Afbeeldingen en media

Media die worden gebruikt in chats (met uitzondering van Giphy-GIF's die niet zijn opgeslagen, maar een verwijzingskoppeling vormen naar de oorspronkelijke Giphy-service-URL, Giphy is een niet-Microsoft-service) worden opgeslagen in een op Azure gebaseerde mediaservice die is geïmplementeerd op dezelfde locaties als de chatservice.

Bestanden

Bestanden (inclusief OneNote en Wiki) die iemand deelt in een kanaal, worden opgeslagen op de SharePoint-site van het team.
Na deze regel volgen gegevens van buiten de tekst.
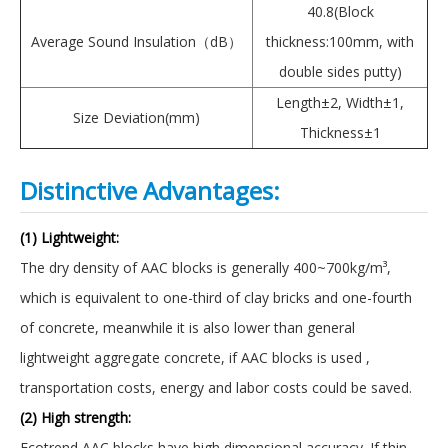
40.8(Block
Average Sound Insulation（dB）
thickness:100mm, with
double sides putty)
Length±2, Width±1,
Size Deviation(mm)
Thickness±1
Distinctive Advantages:
(1) Lightweight:
The dry density of AAC blocks is generally 400~700kg/m³,
which is equivalent to one-third of clay bricks and one-fourth
of concrete, meanwhile it is also lower than general
lightweight aggregate concrete, if AAC blocks is used ,
transportation costs, energy and labor costs could be saved.
(2) High strength:
Ecotrend AAC blocks have high dimensional accuracy. If thin-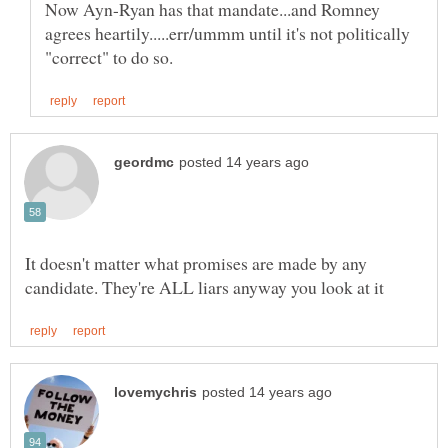
Now Ayn-Ryan has that mandate...and Romney
agrees heartily.....err/ummm until it's not politically
It doesn't matter what promises are made by any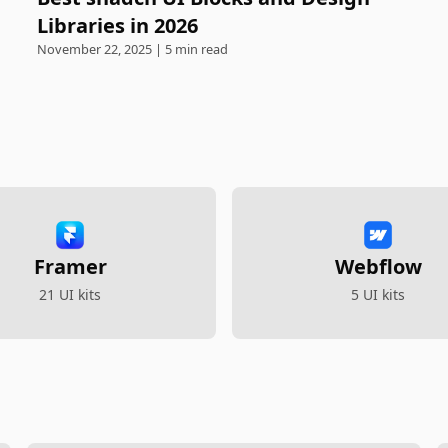
Libraries in 2026
November 22, 2025 | 5 min read
Framer
Webflow
21 UI kits
5 UI kits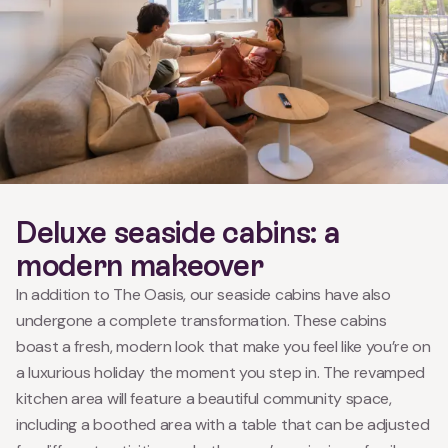
Deluxe seaside cabins: a
modern makeover
In addition to The Oasis, our seaside cabins have also
undergone a complete transformation. These cabins
boast a fresh, modern look that make you feel like you’re on
a luxurious holiday the moment you step in. The revamped
kitchen area will feature a beautiful community space,
including a boothed area with a table that can be adjusted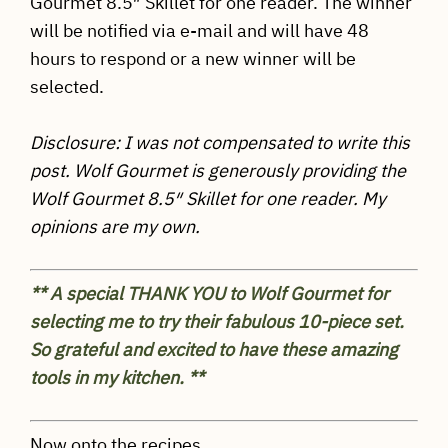
Gourmet 8.5″ Skillet for one reader. The winner
will be notified via e-mail and will have 48
hours to respond or a new winner will be
selected.
Disclosure: I was not compensated to write this
post. Wolf Gourmet is generously providing the
Wolf Gourmet 8.5″ Skillet for one reader. My
opinions are my own.
** A special THANK YOU to Wolf Gourmet for
selecting me to try their fabulous 10-piece set.
So grateful and excited to have these amazing
tools in my kitchen. **
Now onto the recipes…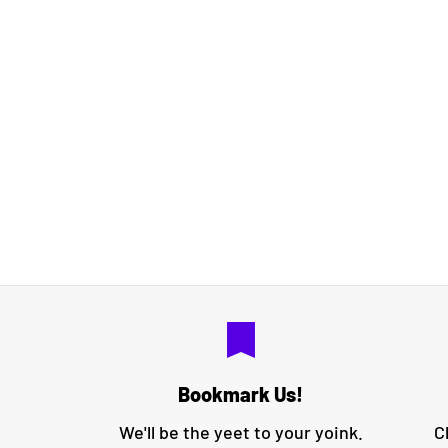
bookmark
Bookmark Us!
We'll be the yeet to your yoink.
C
Bestanden die tijdens een vergadering of gesprek in een privéchat of chat worden gedeeld, worden geüpload en opgeslagen in het OneDrive voor werk- of schoolaccount van de gebruiker die het bestand deelt. Exchange, SharePoint en OneDrive bieden al gegevenslocatie in elk van de geografische gebieden van het wereldwijde datacenter. Voor bestaande klanten zijn alle bestanden, OneNote-notitieblokken, Teams-wiki-inhoud en postvakken die deel uitmaken van de Teams-ervaring dus al opgeslagen op de locatie op basis van uw tenantaffiniteit. Bestanden worden in het land opgeslagen voor Australië, Canada, Frankrijk, Duitsland, India, Japan, de Verenigde Arabische Emiraten, het Verenigd Koninkrijk, Zuid-Afrika, Zuid-Korea en Zwitserland (inclusief Liechtenstein). Voor alle andere landen/regio's worden bestanden opgeslagen in de VS, Europa of Azië en Stille Oceaan op basis van tenantaffiniteit.